Role and Mechanism of Astragalus Monomer Quercetin in Modulating Akt/Bcl-2 Pathway to Improve Ventricular Remodeling in Chronic Heart Failure.

BACKGROUND: Chronic heart failure (CHF), characterized by ventricular remodeling and myocardial fibrosis, remains a major therapeutic challenge. This study investigated the cardioprotective effects of quercetin, an Astragalus-derived bioactive compound, focusing on its modulation of the Akt/Bcl-2 pathway. METHODS: This study established both H9C2 cardiomyocyte hypoxia/reoxygenation (H/R) injury models and aortic constriction-induced heart failure (HF) rat models to investigate the cardioprotective effects of quercetin. Cell viability and mitochondrial function were assessed using CCK-8 assay and Mitotracker staining, while apoptosis, reactive oxygen species (ROS) levels, and myocardial fibrosis were measured. Real-time-quantitative polymerase chain reaction and Western blot analyses were performed to examine the expression of key molecules in the Akt/Bcl-2 pathway, elucidating the molecular mechanisms by which quercetin improves ventricular remodeling and myocardial fibrosis through regulation of this signaling pathway.
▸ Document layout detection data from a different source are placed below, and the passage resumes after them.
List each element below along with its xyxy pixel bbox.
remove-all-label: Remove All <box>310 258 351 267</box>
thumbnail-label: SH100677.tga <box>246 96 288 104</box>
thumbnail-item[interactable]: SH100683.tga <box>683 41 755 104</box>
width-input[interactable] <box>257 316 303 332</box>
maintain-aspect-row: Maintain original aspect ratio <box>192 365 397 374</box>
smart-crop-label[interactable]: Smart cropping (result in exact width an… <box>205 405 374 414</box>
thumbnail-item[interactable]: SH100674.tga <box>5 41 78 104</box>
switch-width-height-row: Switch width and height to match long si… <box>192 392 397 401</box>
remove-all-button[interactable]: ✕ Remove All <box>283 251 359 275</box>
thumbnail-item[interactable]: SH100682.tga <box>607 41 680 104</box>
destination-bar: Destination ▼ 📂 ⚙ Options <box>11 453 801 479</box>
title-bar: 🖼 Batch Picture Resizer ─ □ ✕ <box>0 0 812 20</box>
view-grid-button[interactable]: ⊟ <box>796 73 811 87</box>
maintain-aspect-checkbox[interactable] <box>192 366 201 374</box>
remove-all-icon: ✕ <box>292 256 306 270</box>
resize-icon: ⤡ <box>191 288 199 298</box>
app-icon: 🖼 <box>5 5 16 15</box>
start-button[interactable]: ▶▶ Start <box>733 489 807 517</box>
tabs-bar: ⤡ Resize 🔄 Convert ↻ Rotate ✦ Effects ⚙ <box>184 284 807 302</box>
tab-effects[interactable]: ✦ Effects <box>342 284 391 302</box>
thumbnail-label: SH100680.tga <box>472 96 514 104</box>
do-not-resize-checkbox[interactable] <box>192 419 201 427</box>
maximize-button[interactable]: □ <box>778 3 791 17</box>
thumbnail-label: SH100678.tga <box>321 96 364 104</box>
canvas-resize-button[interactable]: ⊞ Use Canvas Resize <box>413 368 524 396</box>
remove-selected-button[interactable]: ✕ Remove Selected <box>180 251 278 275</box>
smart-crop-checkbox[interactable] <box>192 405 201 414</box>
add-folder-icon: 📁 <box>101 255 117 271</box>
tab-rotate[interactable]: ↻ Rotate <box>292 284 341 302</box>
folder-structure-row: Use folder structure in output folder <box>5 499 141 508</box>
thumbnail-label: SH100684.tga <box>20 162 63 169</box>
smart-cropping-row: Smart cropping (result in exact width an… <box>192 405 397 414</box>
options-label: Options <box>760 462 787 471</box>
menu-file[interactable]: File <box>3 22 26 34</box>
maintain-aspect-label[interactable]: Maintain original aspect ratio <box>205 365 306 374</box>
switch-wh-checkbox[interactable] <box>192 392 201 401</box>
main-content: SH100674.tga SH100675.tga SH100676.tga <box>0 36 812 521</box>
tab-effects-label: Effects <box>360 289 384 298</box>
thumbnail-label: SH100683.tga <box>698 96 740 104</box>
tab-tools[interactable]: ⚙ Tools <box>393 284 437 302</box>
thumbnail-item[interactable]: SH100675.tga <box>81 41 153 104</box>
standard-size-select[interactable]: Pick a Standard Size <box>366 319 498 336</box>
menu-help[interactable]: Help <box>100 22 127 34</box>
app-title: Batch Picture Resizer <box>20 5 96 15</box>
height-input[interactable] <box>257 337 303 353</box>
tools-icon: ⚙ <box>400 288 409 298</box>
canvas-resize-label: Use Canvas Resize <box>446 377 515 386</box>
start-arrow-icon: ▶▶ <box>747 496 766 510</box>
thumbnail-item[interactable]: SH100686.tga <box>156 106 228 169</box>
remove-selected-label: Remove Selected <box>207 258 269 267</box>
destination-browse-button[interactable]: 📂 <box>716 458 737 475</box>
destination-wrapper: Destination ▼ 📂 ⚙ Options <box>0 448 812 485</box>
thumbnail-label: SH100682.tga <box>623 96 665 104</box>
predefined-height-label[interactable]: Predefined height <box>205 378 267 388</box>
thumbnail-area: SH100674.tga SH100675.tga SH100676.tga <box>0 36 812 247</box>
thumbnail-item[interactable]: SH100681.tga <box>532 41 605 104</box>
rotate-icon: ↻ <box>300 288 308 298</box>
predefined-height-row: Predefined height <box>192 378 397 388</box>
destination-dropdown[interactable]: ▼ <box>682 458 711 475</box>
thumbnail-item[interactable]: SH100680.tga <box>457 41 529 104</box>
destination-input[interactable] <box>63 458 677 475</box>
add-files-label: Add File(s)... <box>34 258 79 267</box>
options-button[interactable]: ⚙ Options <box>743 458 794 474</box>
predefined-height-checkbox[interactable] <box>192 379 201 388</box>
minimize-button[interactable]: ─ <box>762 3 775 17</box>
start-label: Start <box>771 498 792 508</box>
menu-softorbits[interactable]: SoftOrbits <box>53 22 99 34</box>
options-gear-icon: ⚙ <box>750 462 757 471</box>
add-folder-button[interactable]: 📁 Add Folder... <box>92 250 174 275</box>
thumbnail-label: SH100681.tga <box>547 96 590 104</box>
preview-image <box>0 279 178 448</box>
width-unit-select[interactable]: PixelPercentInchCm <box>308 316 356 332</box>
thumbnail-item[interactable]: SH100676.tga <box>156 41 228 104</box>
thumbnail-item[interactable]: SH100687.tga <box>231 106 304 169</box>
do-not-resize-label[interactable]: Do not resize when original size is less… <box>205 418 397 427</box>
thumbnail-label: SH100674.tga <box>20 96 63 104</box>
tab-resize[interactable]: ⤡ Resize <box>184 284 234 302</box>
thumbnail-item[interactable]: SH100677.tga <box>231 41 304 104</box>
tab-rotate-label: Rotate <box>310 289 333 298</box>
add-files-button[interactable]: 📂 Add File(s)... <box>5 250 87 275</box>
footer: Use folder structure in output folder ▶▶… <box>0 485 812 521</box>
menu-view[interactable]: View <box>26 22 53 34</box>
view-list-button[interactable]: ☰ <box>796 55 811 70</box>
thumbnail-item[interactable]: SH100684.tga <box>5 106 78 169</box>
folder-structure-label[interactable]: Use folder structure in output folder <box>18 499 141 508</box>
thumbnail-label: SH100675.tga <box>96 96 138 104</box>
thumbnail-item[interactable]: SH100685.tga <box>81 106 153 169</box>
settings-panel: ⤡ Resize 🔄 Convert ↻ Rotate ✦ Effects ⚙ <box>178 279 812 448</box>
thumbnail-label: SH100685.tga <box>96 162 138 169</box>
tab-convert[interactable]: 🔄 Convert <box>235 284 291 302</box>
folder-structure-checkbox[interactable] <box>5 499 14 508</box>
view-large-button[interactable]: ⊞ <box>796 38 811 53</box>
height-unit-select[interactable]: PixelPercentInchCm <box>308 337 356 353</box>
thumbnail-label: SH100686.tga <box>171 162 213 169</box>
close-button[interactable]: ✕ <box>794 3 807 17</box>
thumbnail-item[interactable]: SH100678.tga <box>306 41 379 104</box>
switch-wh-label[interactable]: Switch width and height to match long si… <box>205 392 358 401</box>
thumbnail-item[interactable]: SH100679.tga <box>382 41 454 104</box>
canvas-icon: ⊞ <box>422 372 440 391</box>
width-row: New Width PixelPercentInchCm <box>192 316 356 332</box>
RESULTS: In H/R-injured H9C2 cells, quercetin significantly enhanced cardiomyocyte survival, inhibited apoptosis, maintained mitochondrial function, and reduced ROS in H/R-injured H9C2 cells. Molecular analysis demonstrated that quercetin regulated the Akt pathway by upregulating Bcl-2 and downregulating P53, thereby reducing apoptosis. In aortic constriction-induced HF rats, quercetin improved cardiac function, attenuated fibrosis, and inhibited ventricular remodeling through activation of the Akt/Bcl-2 signaling pathway. CONCLUSION: Quercetin mitigates ventricular remodeling and myocardial fibrosis through Akt/Bcl-2 pathway activation, offering a promising therapeutic strategy for CHF.